July 20, 2024
Recent stats, from the 2021-22 fiscal year, show the military dealt with “critical shortfalls” in more than 61 per cent of its occupations — up from 17.9 per cent two years earlier and much higher than the target of no more than five per cent.

How Canada’s military fell into crisis — and why failing to save it has deep consequences for us all

Canada’s military is facing a series of problems that without a serious infusion of cash and attention from the federal government could threaten our standing n a more unpredictable world.

OTTAWA—On paper, she seems to be exactly what the Canadian military needs. An enthusiastic would-be recruit, married to a current soldier, and already living on the Canadian forces’ base at Petawawa.

But it has been months, she said, and she hasn’t heard back on even the first step of her application — despite a number of failed attempts to wrangle information from a recruitment call centre. Added to this was the discovery of what she claimed was lead paint on the walls of their army-issued house, and the couple is on the verge of quitting for civilian life.

“I’ve always wanted to be part of the forces and represent our country, especially as a woman,” she said, speaking to the Star on condition she isn’t identified.

“I don’t know if I’m still willing to do it,” she continued. “It’s horrible. It’s messy. It makes you think: is it even worth joining this, if this is what it’s going to be?”

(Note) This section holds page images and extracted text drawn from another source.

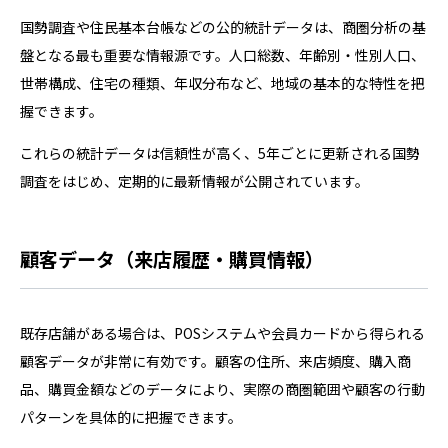
国勢調査や住民基本台帳などの公的統計データは、商圏分析の基
盤となる最も重要な情報源です。人口総数、年齢別・性別人口、
世帯構成、住宅の種類、年収分布など、地域の基本的な特性を把
握できます。
これらの統計データは信頼性が高く、5年ごとに更新される国勢
調査をはじめ、定期的に最新情報が公開されています。
顧客データ（来店履歴・購買情報）
既存店舗がある場合は、POSシステムや会員カードから得られる
顧客データが非常に有効です。顧客の住所、来店頻度、購入商
品、購買金額などのデータにより、実際の商圏範囲や顧客の行動
パターンを具体的に把握できます。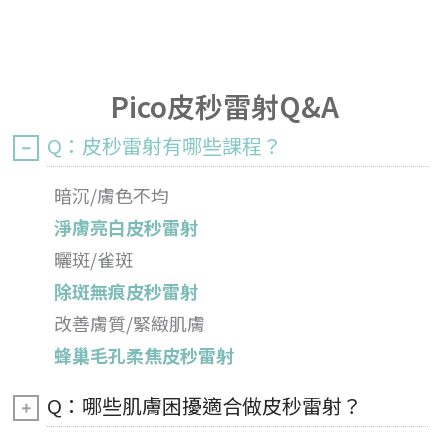
Pico皮秒雷射Q&A
Q：皮秒雷射有哪些課程？
暗沉/膚色不均
淨膚亮白皮秒雷射
曬斑/雀斑
除斑無痕皮秒雷射
改善膚質/緊緻肌膚
蜂巢毛孔柔焦皮秒雷射
Q：哪些肌膚困擾適合做皮秒雷射？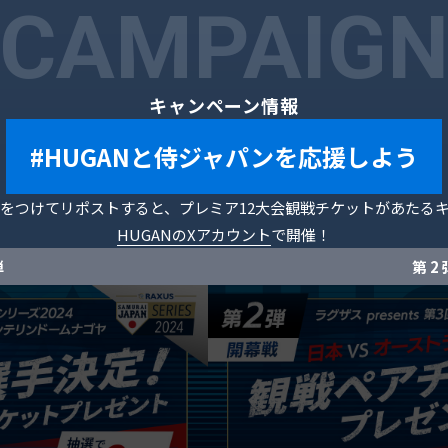
CAMPAIG
キャンペーン情報
#HUGANと侍ジャパンを応援しよう
をつけてリポストすると、プレミア12大会観戦チケットがあたる
HUGANのXアカウント
で開催！
弾
第 2 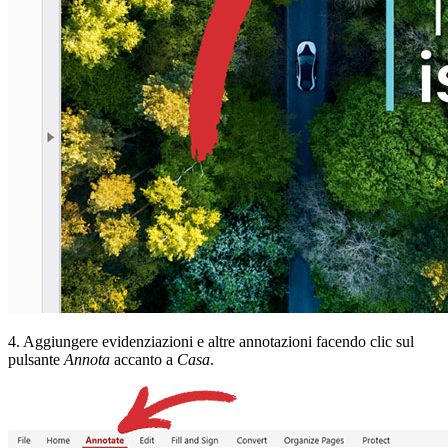
4. Aggiungere evidenziazioni e altre annotazioni facendo clic sul
pulsante
Annota
accanto a
Casa
.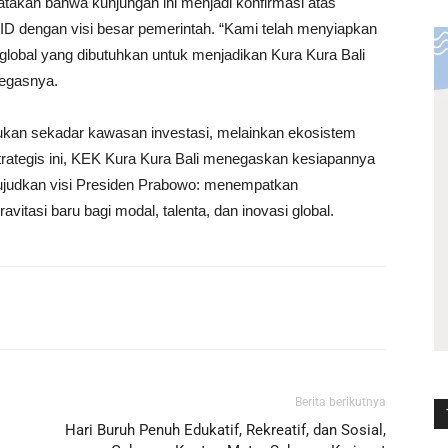
atakan bahwa kunjungan ini menjadi konfirmasi atas
ID dengan visi besar pemerintah. “Kami telah menyiapkan
n global yang dibutuhkan untuk menjadikan Kura Kura Bali
tegasnya.
kan sekadar kawasan investasi, melainkan ekosistem
strategis ini, KEK Kura Kura Bali menegaskan kesiapannya
wujudkan visi Presiden Prabowo: menempatkan
vitasi baru bagi modal, talenta, dan inovasi global.
Berita berikutnya
Hari Buruh Penuh Edukatif, Rekreatif, dan Sosial,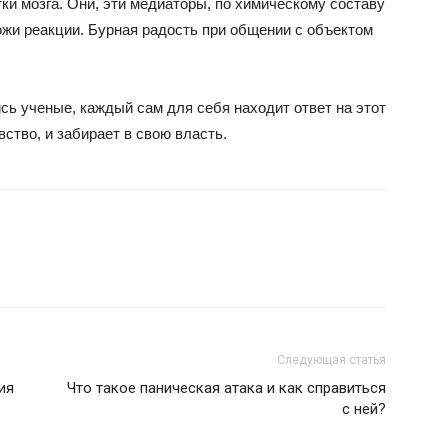
и мозга. Они, эти медиаторы, по химическому составу
жи реакции. Бурная радость при общении с объектом
ись ученые, каждый сам для себя находит ответ на этот
вство, и забирает в свою власть.
Следующая статья
ия
Что такое паническая атака и как справиться
с ней?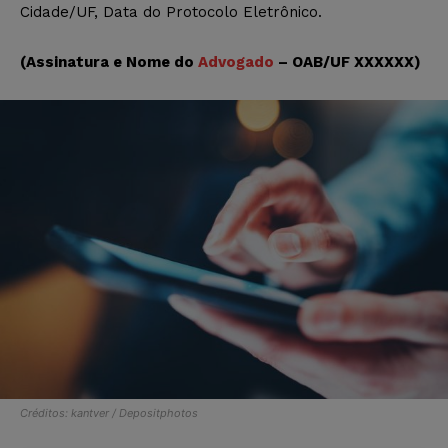
Cidade/UF, Data do Protocolo Eletrônico.
(Assinatura e Nome do
Advogado
– OAB/UF XXXXXX)
Créditos: kantver / Depositphotos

That’s not the type of testimonial the Canadian Armed Forces would like to see as it struggles to overcome a personnel deficit that, as of December, exceeded 15,000 regular and reserve members. Most recent stats, from the 2021-22 fiscal year, show the military dealt with “critical shortfalls” in more than 61 per cent of its occupations — up from 17.9 per cent two years earlier and much higher than the target of no more than five per cent.